Your objective: Exactly as they appear below, repeat the lines from the one with "Enérgicos y jaleas" through the one with "contato@centroclima.coppe.ufrj.br". Drop every picture.

Transcribed page contents:
- - - - - - -
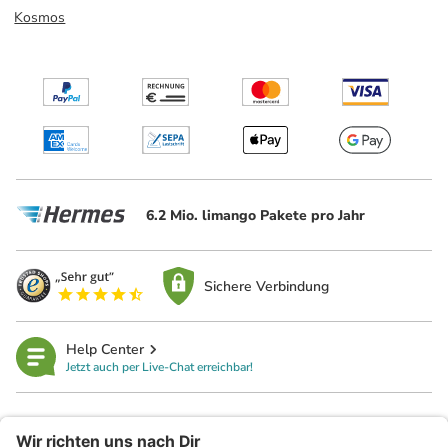
Kosmos
6.2 Mio. limango Pakete pro Jahr
Sichere Verbindung
Help Center
Jetzt auch per Live-Chat erreichbar!
limango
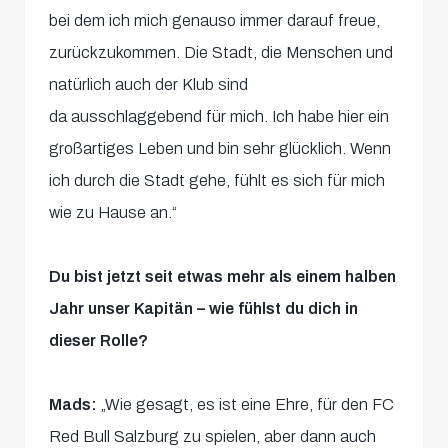
bei dem ich mich genauso immer darauf freue,
zurückzukommen. Die Stadt, die Menschen und
natürlich auch der Klub sind
da ausschlaggebend für mich. Ich habe hier ein
großartiges Leben und bin sehr glücklich. Wenn
ich durch die Stadt gehe, fühlt es sich für mich
wie zu Hause an.“
Du bist jetzt seit etwas mehr als einem halben
Jahr unser Kapitän – wie fühlst du dich in
dieser Rolle?
Mads:
„Wie gesagt, es ist eine Ehre, für den FC
Red Bull Salzburg zu spielen, aber dann auch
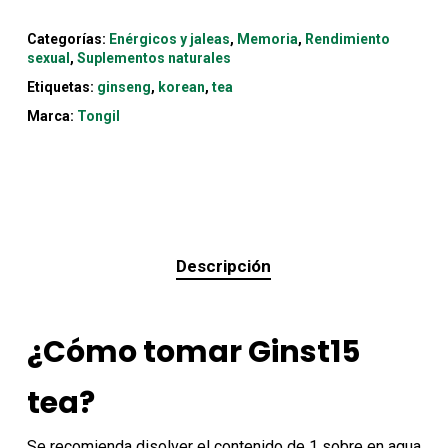
Categorías:
Enérgicos y jaleas
,
Memoria
,
Rendimiento
sexual
,
Suplementos naturales
Etiquetas:
ginseng
,
korean
,
tea
Marca:
Tongil
Descripción
¿Cómo tomar Ginst15
tea?
Se recomienda disolver el contenido de 1 sobre en agua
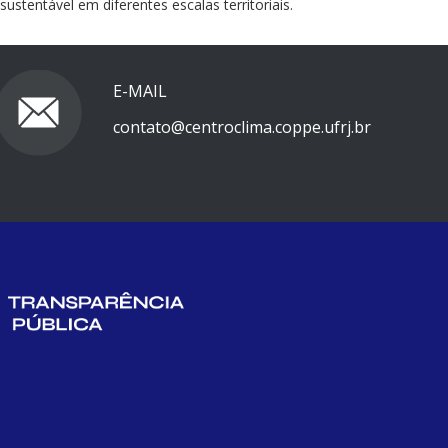
tentável em diferentes escalas territoriais.
E-MAIL
contato@centroclima.coppe.ufrj.br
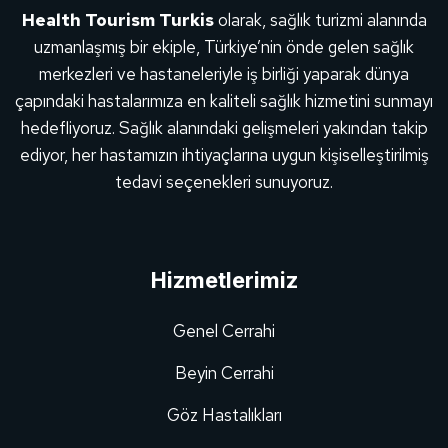
Health Tourism Turkis
olarak, sağlık turizmi alanında
uzmanlaşmış bir ekiple, Türkiye’nin önde gelen sağlık
merkezleri ve hastaneleriyle iş birliği yaparak dünya
çapındaki hastalarımıza en kaliteli sağlık hizmetini sunmayı
hedefliyoruz. Sağlık alanındaki gelişmeleri yakından takip
ediyor, her hastamızın ihtiyaçlarına uygun kişiselleştirilmiş
tedavi seçenekleri sunuyoruz.
Hizmetlerimiz
Genel Cerrahi
Beyin Cerrahi
Göz Hastalıkları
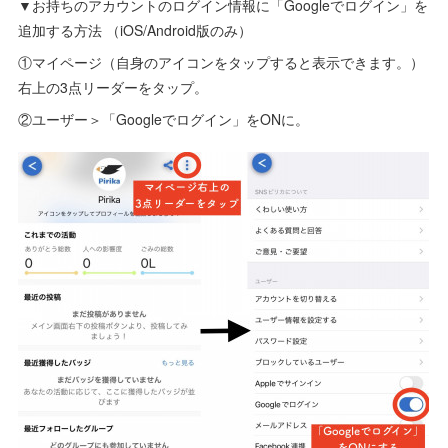
▼お持ちのアカウントのログイン情報に「Googleでログイン」を
追加する方法 （iOS/Android版のみ）
①マイページ（自身のアイコンをタップすると表示できます。）
右上の3点リーダーをタップ。
②ユーザー＞「Googleでログイン」をONに。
- - - - - - -
Solution to this task:
Enérgicos y jaleas
,
Memoria
,
Rendimiento
sexual
,
Suplementos naturales
Etiquetas:
ginseng
,
korean
,
tea
Marca:
Tongil
Descripción
¿Cómo tomar Ginst15
tea?
Se recomienda disolver el contenido de 1 sobre en agua
tentável em diferentes escalas territoriais.
E-MAIL
contato@centroclima.coppe.ufrj.br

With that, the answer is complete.